Global Fund Board approves another $102.9 million in funding
David GarmaiseArticle Type:
Article Number: 8
Cumulative amount awarded to date: $8.86 billion
ABSTRACT The Global Fund Board has approved another $102.9 million in funding for six grants emanating from four funding requests submitted by four countries. Interventions worth $40.3 million were added to the Unfunded Quality Demand Register. Nepal led the way with three grants approved worth $43.6 million. The cumulative amount awarded to date from the 2017–2019 allocations is just under $9 billion.
Launch of Save the Children’s Every Last Child campaign in Katmandu. Nepal. Save the Children is the principal recipient for HIV, TB and malaria grants awarded to Nepal.
Photo: Save the Children website
On 21 March 2018, the Global Fund Board approved six country grants worth $102.9 million. This was the seventh batch of approvals from the 2017–2019 allocations, and brings the cumulative amount awarded to date to just under $9 billion.
The 33 grants were from six funding requests submitted by four countries. The Board was acting on the recommendations of the Technical Review Panel (TRP) and the Grant Approvals Committee (GAC).

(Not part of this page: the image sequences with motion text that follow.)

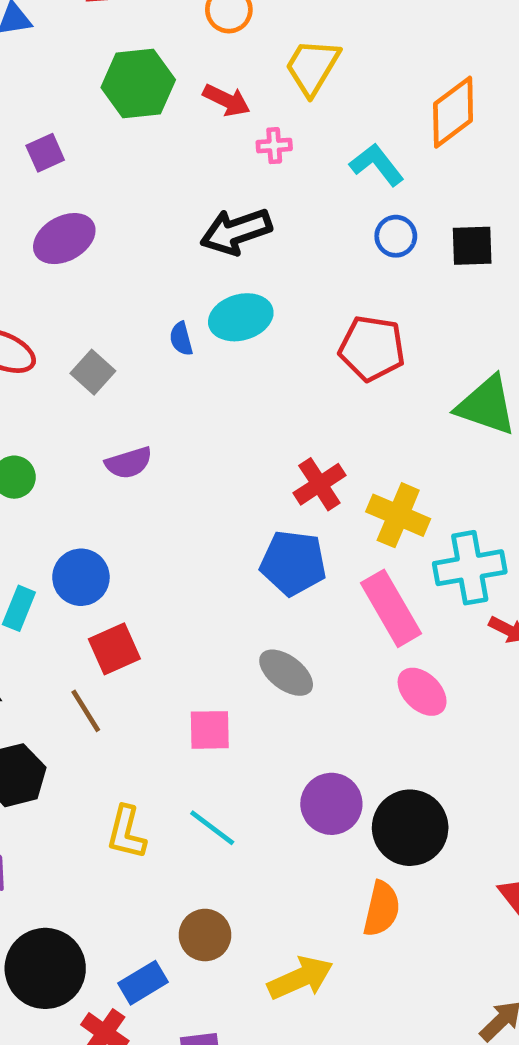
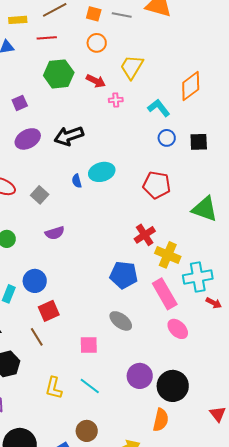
black arrow: (236, 231) -> (69, 136), moved
red cross: (319, 484) -> (145, 235), moved

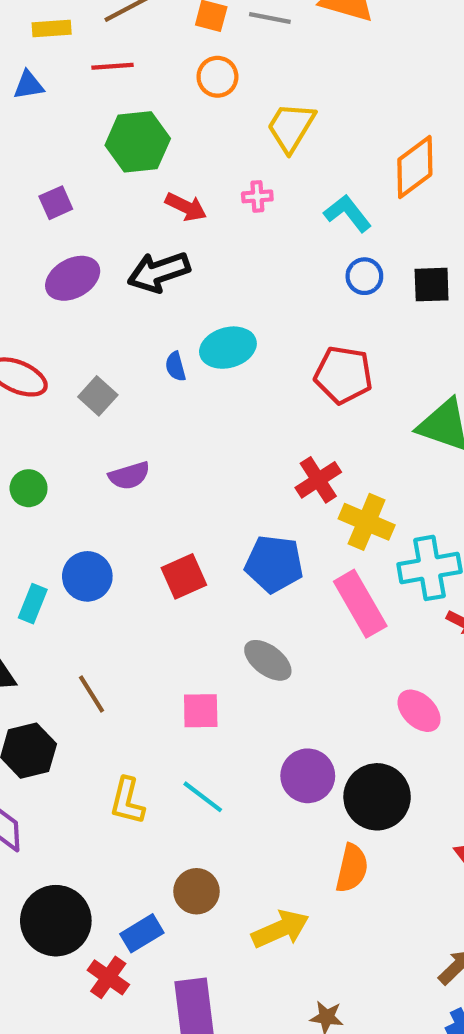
red arrow: (96, 81) -> (186, 207), moved
red square: (49, 311) -> (184, 576), moved
pink ellipse: (178, 329) -> (419, 711), moved

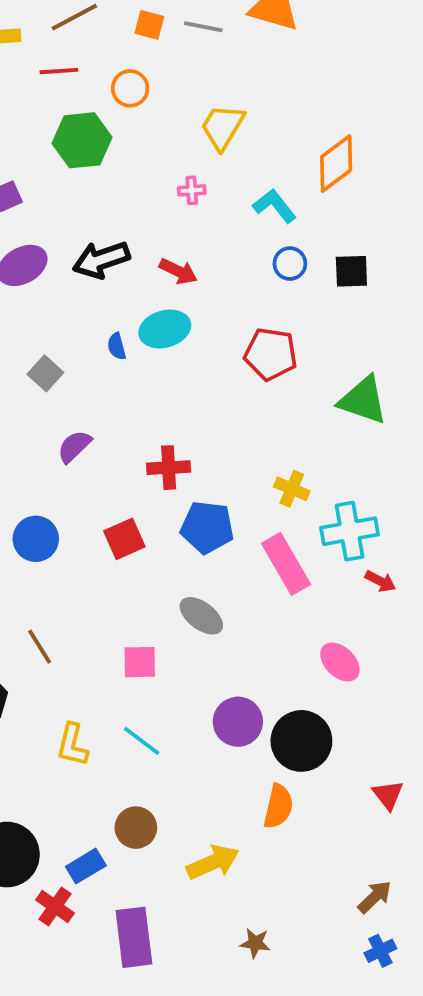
orange circle: (217, 77) -> (130, 88), moved
red arrow: (186, 207) -> (178, 271), moved
purple semicircle: (129, 476) -> (74, 446), turned 153
red cross: (318, 480) -> (169, 468), moved, turned 30
yellow cross: (367, 522) -> (292, 489), size x0.7

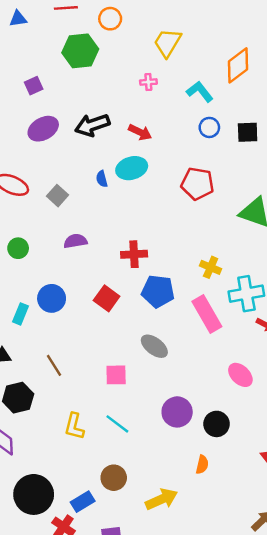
purple semicircle: (74, 446) -> (75, 241), turned 35
red square: (124, 539) -> (107, 298), turned -30
black circle: (301, 741) -> (217, 424), size x0.7
orange semicircle: (278, 806) -> (202, 465), size x0.7

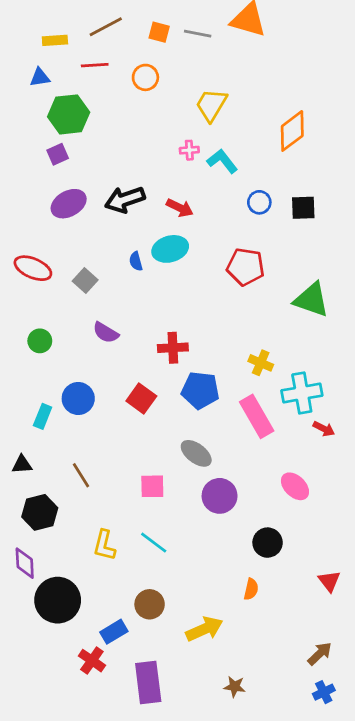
green hexagon: (80, 51) -> (69, 114), moved
cyan L-shape: (200, 92) -> (222, 161), moved
purple semicircle: (75, 241) -> (106, 333), turned -140
purple circle: (177, 412) -> (220, 496), moved
black circle: (34, 494) -> (58, 600), moved

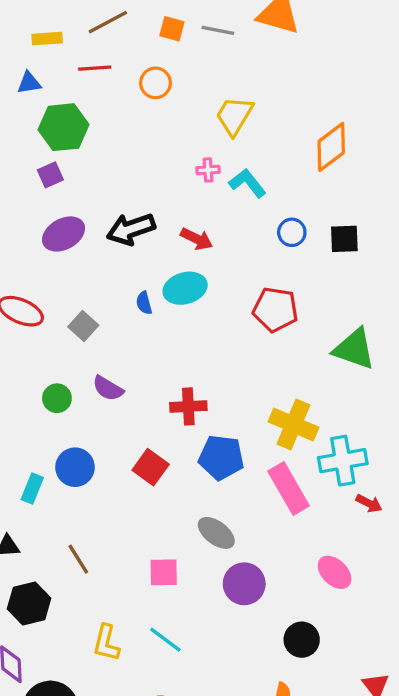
green circle: (40, 341) -> (57, 398), moved
yellow cross: (261, 363) -> (293, 424), size x1.6

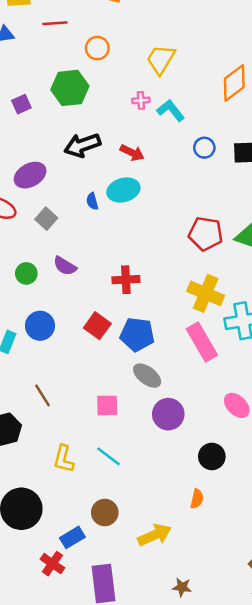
orange circle: (156, 83) -> (97, 48), moved
green hexagon: (64, 127) -> (70, 88), moved
purple ellipse: (64, 234) -> (30, 175), moved
red pentagon: (275, 310) -> (206, 234), moved
blue pentagon: (221, 457) -> (137, 334), moved

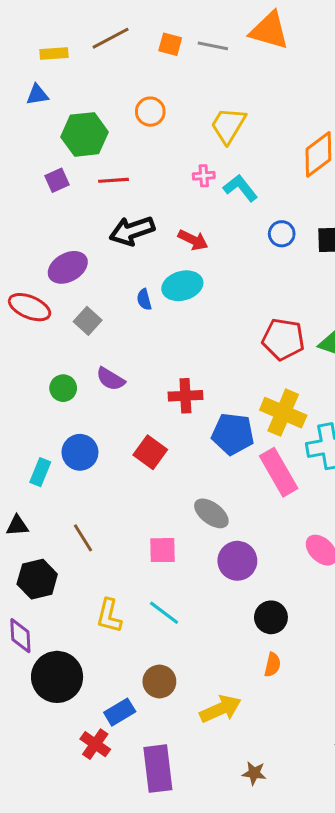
red line: (55, 23) -> (114, 180), moved
green hexagon: (70, 88) -> (85, 134), moved
blue pentagon: (137, 334) -> (233, 434), moved
black circle: (212, 456) -> (271, 617), moved

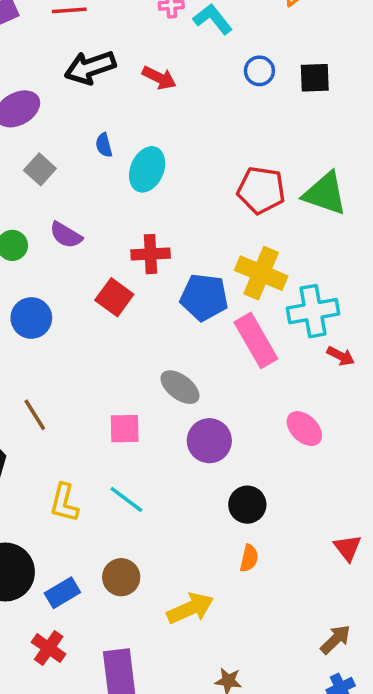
cyan ellipse: (182, 286) -> (147, 169), moved, turned -51
red square: (150, 452) -> (114, 297), moved
blue rectangle: (120, 712) -> (62, 593), moved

The $102.9 million total included one matching funds request valued at $1.3 million. Interventions totaling $40.3 million were added to the Unfunded Quality Demand (UQD) Register. Domestic commitments to the programs represented by the approved grants amounted to $890.5 million.
The largest award went to Nepal which had three grants approved worth $43.6 million. See the table for further details.
Table: Country grants approved from the 2017-2019 allocations –– Seventh batch ($)
|Applicant||Comp.||Grant name||Principal recipient||Amount
|Azerbaijan||HIV||AZE-H-MOH||Ministry of Health||6,068,394||2,009,722||27,830,301|
|Nepal||HIV||NPL-H-SCF||Save the Children||23,264,244||11,300,000||32,740,280|
|Malaria||NPL-M-SCF||Save the Children||4,208,457||1,664,513||11,532,826|
|TB||NPL-T-SCF||Save the Children||16,138,548||5,616,547||48,242,939|
|Tajikistan||TB||TJK-T-RCTC||Rep. Center TB Control||9,752,657||1,001,000||15,452,192|
|Tanzania||RSSH||TZA-M-MOFP||Min. of Fin. & Planning||43,459,547||18,725,363||754,700,000|
- Amounts shown are upper ceilings.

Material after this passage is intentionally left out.